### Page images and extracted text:
::::::::::
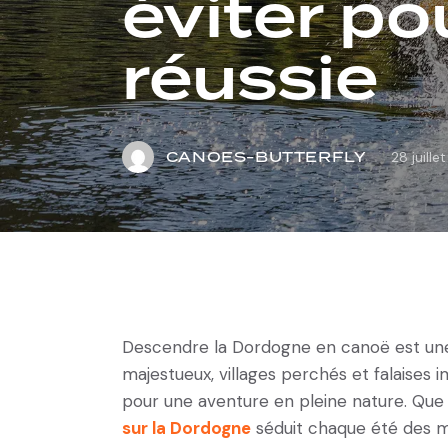
éviter p
réussie
CANOES-BUTTERFLY
28 juille
Descendre la Dordogne en canoë est une
majestueux, villages perchés et falaises 
pour une aventure en pleine nature. Que 
sur la Dordogne
séduit chaque été des mil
::::::::::
### Work task:
When a line of the records has the word "Dordogne", pick it out and copy it.

### Task answer:
Descendre la Dordogne en canoë est une
sur la Dordogne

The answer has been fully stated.